**WORK TO BE COMPLETED:**
Copy the entries below exactly; any picture among them should be left out.

(Stored data entries)
·····

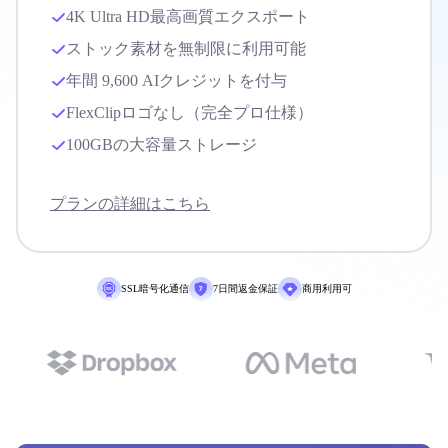
4K Ultra HD最高画質エクスポート
ストック素材を無制限に利用可能
年間 9,600 AIクレジットを付与
FlexClipロゴなし（完全プロ仕様）
100GBの大容量ストレージ
プランの詳細はこちら
SSL暗号化通信
7日間返金保証
商用利用可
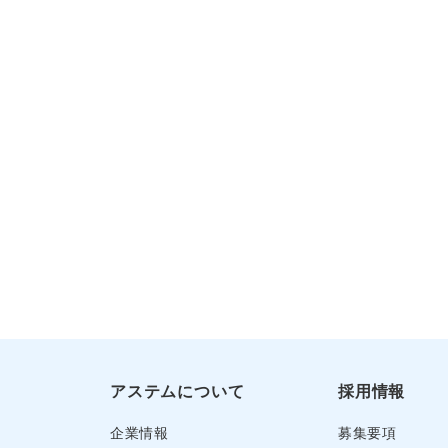
アステムについて
採用情報
企業情報
募集要項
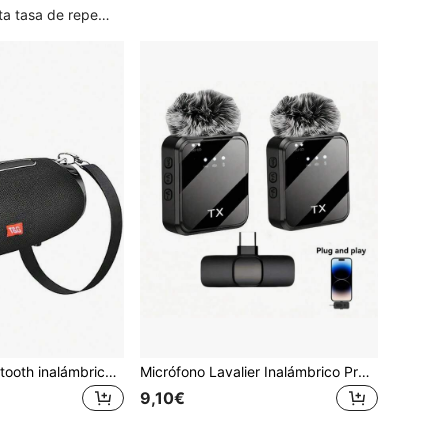
0+)
Clientes con alta tasa de repetición
T&G Altavoz Bluetooth inalámbrico portátil de alta potencia de 10W para exteriores, a prueba de agua y polvo con cordón, se puede usar de mano o con correa para el hombro, compatible con salida de audio, tarjeta USB y batería recargable incorporada
Micrófono Lavalier Inalámbrico Profesional, Plug And Play, Equipado Con Función Innovadora de Reducción de Ruido Inteligente - Micrófono Lavalier, Compatible Con Interfaz Tipo-C de iPad (Múltiples Opciones de Puerto), Chip de Reducción de Ruido Integrado, Adecuado Para Grabación de Video, Entrevista, Podcast y Vlog y Otros Escenarios de Aplicación Batería de 230mAh
9,10€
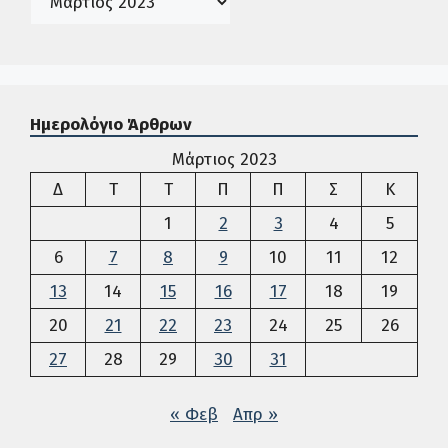
Ημερολόγιο Άρθρων
Μάρτιος 2023
Δευτέρα
Τρίτη
Τετάρτη
Πέμπτη
Παρασκευή
Σάββατο
Κυρια
Δ
Τ
Τ
Π
Π
Σ
Κ
1
2
3
4
5
6
7
8
9
10
11
12
13
14
15
16
17
18
19
20
21
22
23
24
25
26
27
28
29
30
31
« Φεβ
Απρ »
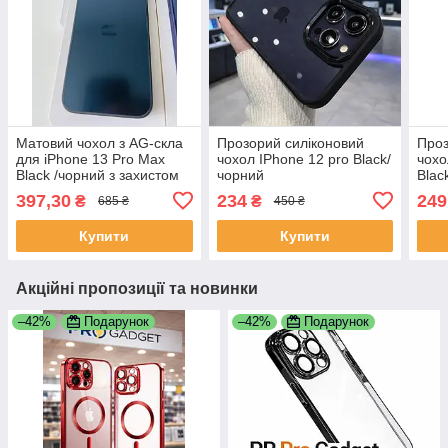
Матовий чохол з AG-скла
Прозорий силіконовий
Проз
для iPhone 13 Pro Max
чохол IPhone 12 pro Black/
чохо
Black /чорний з захистом
чорний
Blac
камери | Проти відбитків |
397,30
234
249
₴
₴
685 ₴
450 ₴
TPU + загартоване скло
Купити
Купити
Акційні пропозиції та новинки
–42%
Подарунок
–42%
Подарунок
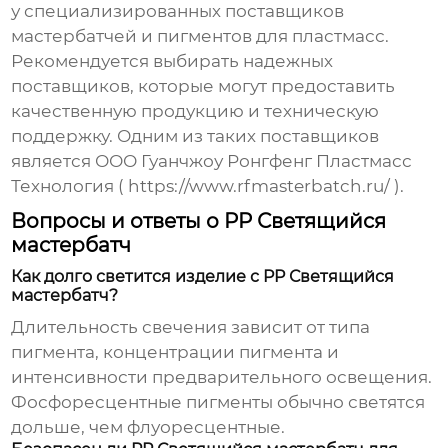
у специализированных поставщиков
мастербатчей и пигментов для пластмасс.
Рекомендуется выбирать надежных
поставщиков, которые могут предоставить
качественную продукцию и техническую
поддержку. Одним из таких поставщиков
является ООО Гуанчжоу Ронгфенг Пластмасс
Технология (
https://www.rfmasterbatch.ru/
).
Вопросы и ответы о PP Светящийся
мастербатч
Как долго светится изделие с PP Светящийся
мастербатч?
Длительность свечения зависит от типа
пигмента, концентрации пигмента и
интенсивности предварительного освещения.
Фосфоресцентные пигменты обычно светятся
дольше, чем флуоресцентные.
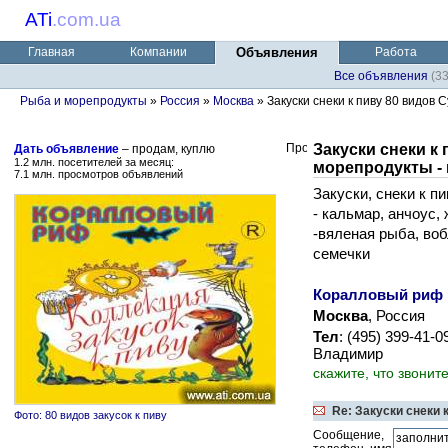
ATi
.
com.ua
Главная
Компании
Объявления
Работа
Все объявления
(3
Рыба и морепродукты
»
Россия
»
Москва
» Закуски снеки к пиву 80 видов 
Закуски снеки к
Дать объявление
– продам, куплю
1.2 млн. посетителей за месяц:
морепродукты -
7.1 млн. просмотров объявлений
Закуски, снеки к 
- кальмар, анчоус,
-вяленая рыба, воб
семечки
Коралловый риф
Москва
, Россия
Тел
: (495) 399-41-0
Владимир
скажите, что звонит
Re: Закуски снеки 
Фото: 80 видов закусок к пиву
Сообщение,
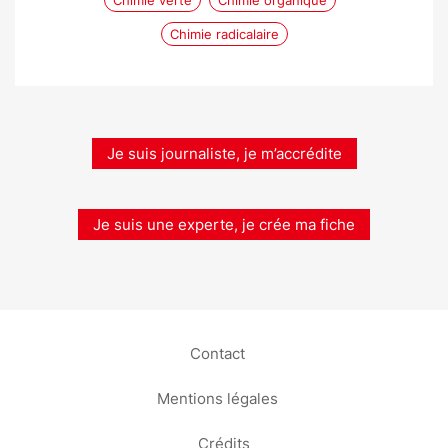
Chimie verte
Chimie organique
Chimie radicalaire
Je suis journaliste, je m’accrédite
Je suis une experte, je crée ma fiche
Contact
Mentions légales
Crédits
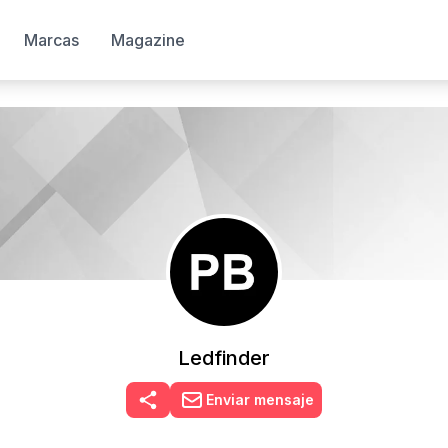
Marcas
Magazine
Ledfinder
Enviar mensaje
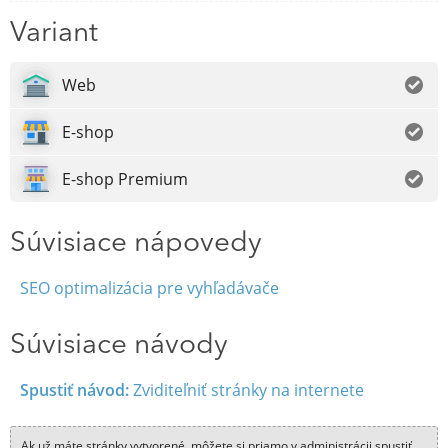
Variant
Web
E-shop
E-shop Premium
Súvisiace nápovedy
SEO optimalizácia pre vyhľadávače
Súvisiace návody
Spustiť návod:
Zviditeľniť stránky na internete
Ak už máte stránky vytvorené, môžete si priamo v administrácii spustiť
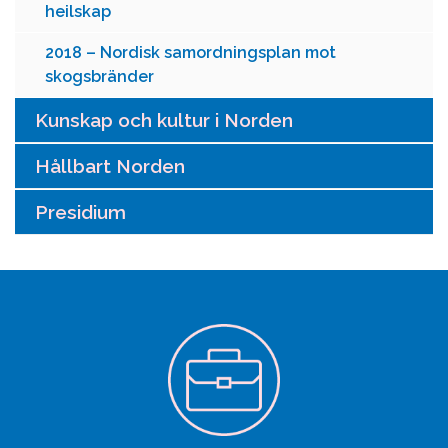
heilskap
2018 – Nordisk samordningsplan mot
skogsbränder
Kunskap och kultur i Norden
Hållbart Norden
Presidium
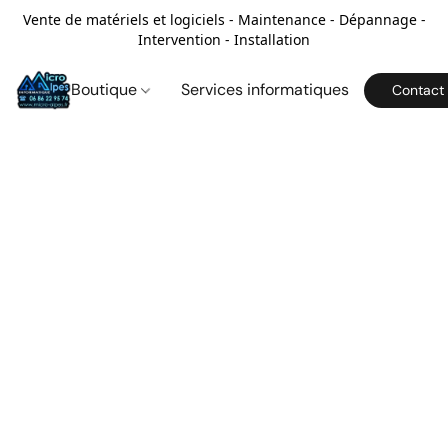
Vente de matériels et logiciels - Maintenance - Dépannage -
Intervention - Installation
Boutique
Services informatiques
Contact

·····

**EXERCISE OUTPUT:**
4K Ultra HD最高画質エクスポート
ストック素材を無制限に利用可能
年間 9,600 AIクレジットを付与
FlexClipロゴなし（完全プロ仕様）
100GBの大容量ストレージ
プランの詳細はこちら
SSL暗号化通信
7日間返金保証
商用利用可
アステムについて
採用情報
企業情報
募集要項
0+)
Clientes con alta tasa de repetición
T&G Altavoz Bluetooth inalámbrico portátil de alta potencia de 10W para exteriores, a prueba de agua y polvo con cordón, se puede usar de mano o con correa para el hombro, compatible con salida de audio, tarjeta USB y batería recargable incorporada
Micrófono Lavalier Inalámbrico Profesional, Plug And Play, Equipado Con Función Innovadora de Reducción de Ruido Inteligente - Micrófono Lavalier, Compatible Con Interfaz Tipo-C de iPad (Múltiples Opciones de Puerto), Chip de Reducción de Ruido Integrado, Adecuado Para Grabación de Video, Entrevista, Podcast y Vlog y Otros Escenarios de Aplicación Batería de 230mAh
9,10€
Ημερολόγιο Άρθρων
Μάρτιος 2023
Δευτέρα
Τρίτη
Τετάρτη
Πέμπτη
Παρασκευή
Σάββατο
Κυρια
Δ
Τ
Τ
Π
Π
Σ
Κ
1
2
3
4
5
6
7
8
9
10
11
12
13
14
15
16
17
18
19
20
21
22
23
24
25
26
27
28
29
30
31
« Φεβ
Απρ »
Матовий чохол з AG-скла
Прозорий силіконовий
Проз
для iPhone 13 Pro Max
чохол IPhone 12 pro Black/
чохо
Black /чорний з захистом
чорний
Blac
камери | Проти відбитків |
397,30
234
249
₴
₴
685 ₴
450 ₴
TPU + загартоване скло
Купити
Купити
Акційні пропозиції та новинки
–42%
Подарунок
–42%
Подарунок
у специализированных поставщиков
мастербатчей и пигментов для пластмасс.
Рекомендуется выбирать надежных
поставщиков, которые могут предоставить
качественную продукцию и техническую
поддержку. Одним из таких поставщиков
является ООО Гуанчжоу Ронгфенг Пластмасс
Технология (
https://www.rfmasterbatch.ru/
).
Вопросы и ответы о PP Светящийся
мастербатч
Как долго светится изделие с PP Светящийся
мастербатч?
Длительность свечения зависит от типа
пигмента, концентрации пигмента и
интенсивности предварительного освещения.
Фосфоресцентные пигменты обычно светятся
дольше, чем флуоресцентные.
ATi
.
com.ua
Главная
Компании
Объявления
Работа
Все объявления
(3
Рыба и морепродукты
»
Россия
»
Москва
» Закуски снеки к пиву 80 видов 
Закуски снеки к
Дать объявление
– продам, куплю
1.2 млн. посетителей за месяц:
морепродукты -
7.1 млн. просмотров объявлений
Закуски, снеки к 
- кальмар, анчоус,
-вяленая рыба, воб
семечки
Коралловый риф
Москва
, Россия
Тел
: (495) 399-41-0
Владимир
скажите, что звонит
Re: Закуски снеки 
Фото: 80 видов закусок к пиву
Сообщение,
Chimie verte
Chimie organique
Chimie radicalaire
Je suis journaliste, je m’accrédite
Je suis une experte, je crée ma fiche
Contact
Mentions légales
Crédits
Marcas
Magazine
Ledfinder
Enviar mensaje
Variant
Web
E-shop
E-shop Premium
Súvisiace nápovedy
SEO optimalizácia pre vyhľadávače
Súvisiace návody
Spustiť návod:
Zviditeľniť stránky na internete
Ak už máte stránky vytvorené, môžete si priamo v administrácii spustiť
heilskap
2018 – Nordisk samordningsplan mot
skogsbränder
Kunskap och kultur i Norden
Hållbart Norden
Presidium
Vente de matériels et logiciels - Maintenance - Dépannage -
Intervention - Installation
Boutique
Services informatiques
Contact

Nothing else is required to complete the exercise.